Today in Dáil Éireann, Deputy Broughan introduced his Private Member’s Bill, the Noise Pollution (Management and Abatement) Bill 2019. The Bill seeks to amend the Aircraft Noise (Dublin Airport) Regulation Act 2019 and the Environmental Protection Agency 1992 in order to make the Environmental Protection Agency the body in charge of setting the noise abatement objectives for Fingal County Council (the new Competent Authority for noise management at Dublin Airport). It also provides for the publication of a number of reports that will make the whole area around the management and abatement of noise pollution (aircraft and noise nuisances more generally) more transparent and effective.
Noise has been identified as one of the most significant environmental causes of ill health by the World Health Organisation, second only to air pollution. Due to the increasing knowledge around the health impacts of noise pollution (including increased risk of stroke, depression, high blood pressure, heart disease, etc) the World Health Organisation’s Regional Office for Europe developed a set of guidelines around exposure to noise, protecting human health from the impact of noise and there are European strategies working towards addressing noise pollution. The World Health Organisation (WHO) set out specific noise levels and indicators for varying areas producing noise pollution but Deputy Broughan decided to not be so prescriptive in a noise pollution bill, particularly with changing technologies and knowledge in the area.
As Deputy Broughan, supported by the Office of Parliamentary Legal Advisers (OPLA) began to examine the legislative environment in Ireland regarding noise pollution and the reporting of, management and abatement of that noise pollution (be it from road, rail, construction, aircraft, etc.), they found that the legislative landscape was actually quite robust but that it was the enforcement or monitoring of those laws that seemed to be lacking. Already, Local Authorities must consult the Environmental Protection Agency (EPA) when they are setting out their action plans in respect of environmental noise for their areas and for road, rail and air transport facilities etc. and the EPA can give direction in this area, such as requiring them to take certain noise mitigation actions. This Bill requires the EPA to report regularly on its use of those powers to the Government and the Oireachtas and brings transparency to its monitoring actions, which will benefit the general public and us as public representatives.

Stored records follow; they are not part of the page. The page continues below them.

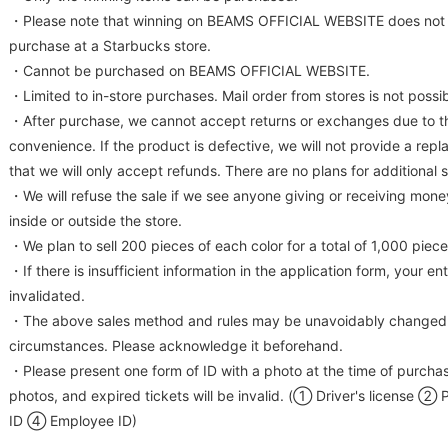
・Please note that winning on BEAMS OFFICIAL WEBSITE does not e
purchase at a Starbucks store.
・Cannot be purchased on BEAMS OFFICIAL WEBSITE.
・Limited to in-store purchases. Mail order from stores is not possib
・After purchase, we cannot accept returns or exchanges due to t
convenience. If the product is defective, we will not provide a rep
that we will only accept refunds. There are no plans for additional 
・We will refuse the sale if we see anyone giving or receiving mon
inside or outside the store.
・We plan to sell 200 pieces of each color for a total of 1,000 piece
・If there is insufficient information in the application form, your e
invalidated.
・The above sales method and rules may be unavoidably changed 
circumstances. Please acknowledge it beforehand.
・Please present one form of ID with a photo at the time of purcha
photos, and expired tickets will be invalid. (① Driver's license 
ID ④ Employee ID)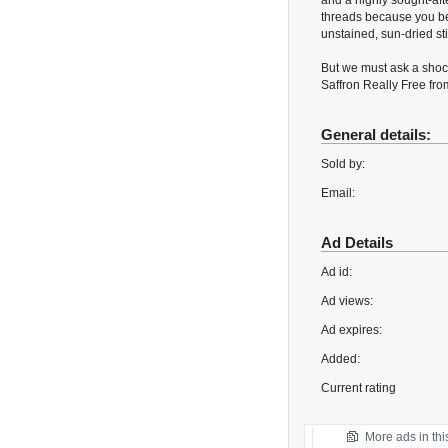
and a highly sought-aft
threads because you bel
unstained, sun-dried s
But we must ask a shock
Saffron Really Free fro
General details:
Sold by:
Email:
Ad Details
Ad id:
Ad views:
Ad expires:
Added:
Current rating
More ads in thi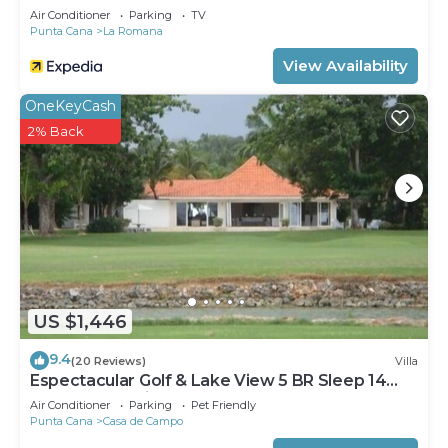
Air Conditioner
Parking
TV
Punta Cana
La Romana
View Availability
OneKeyCash
2% Back
US $1,446
9.4
(20 Reviews)
Villa
Espectacular Golf & Lake View 5 BR Sleep 14
From 195.00 Night
Air Conditioner
Parking
Pet Friendly
Punta Cana
Casa de Campo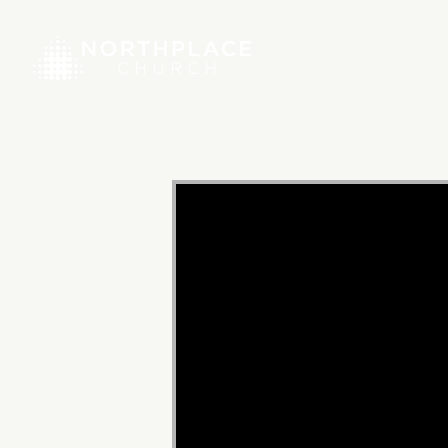
Video
Player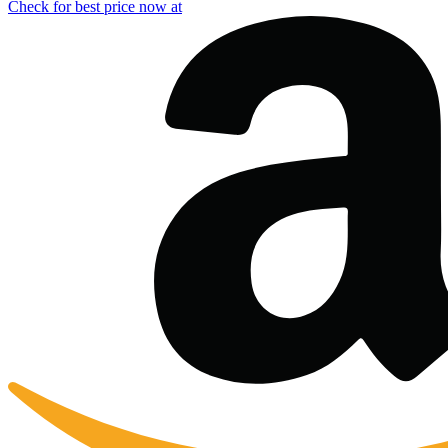
Check for best price now at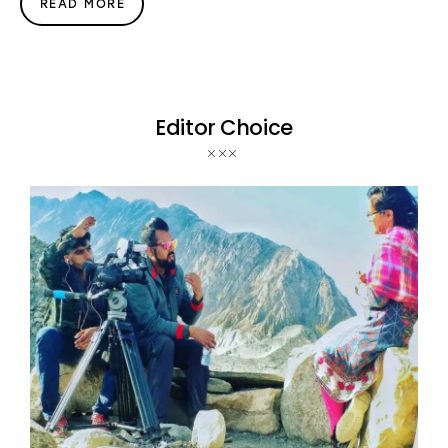
READ MORE
Editor Choice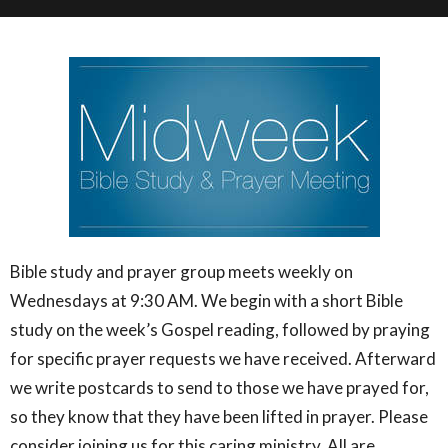
Bible study and prayer group meets weekly on
Wednesdays at 9:30 AM. We begin with a short Bible
study on the week’s Gospel reading, followed by praying
for specific prayer requests we have received. Afterward
we write postcards to send to those we have prayed for,
so they know that they have been lifted in prayer. Please
consider joining us for this caring ministry. All are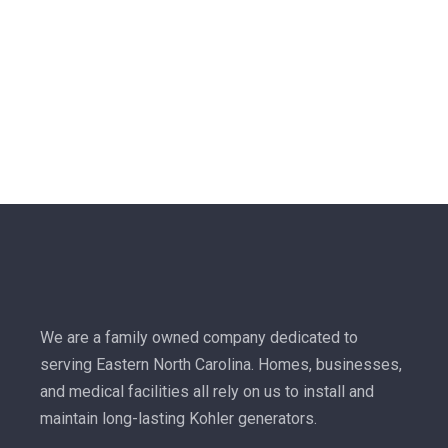
We are a family owned company dedicated to
serving Eastern North Carolina. Homes, businesses,
and medical facilities all rely on us to install and
maintain long-lasting Kohler generators.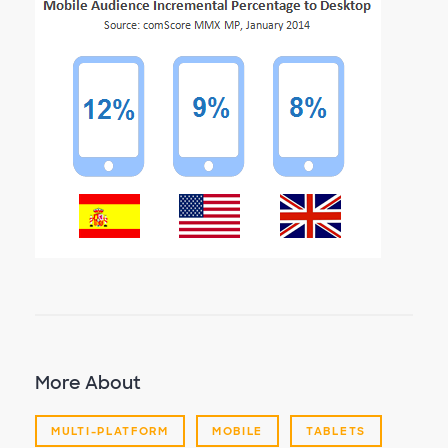
More About
MULTI-PLATFORM
MOBILE
TABLETS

Deputy Broughan concludes “I hope that by introducing this Bill that it will be accepted by the government or Fianna Fáil and that it can be progressed to bring some respite to those citizens suffering due to Noise Pollution. Of course, the Greens had an opportunity to address this important area while in government but never actually got around to it. Technology is moving on and the health impacts of noise must be taken into account when we look at increasing noise pollution levels.”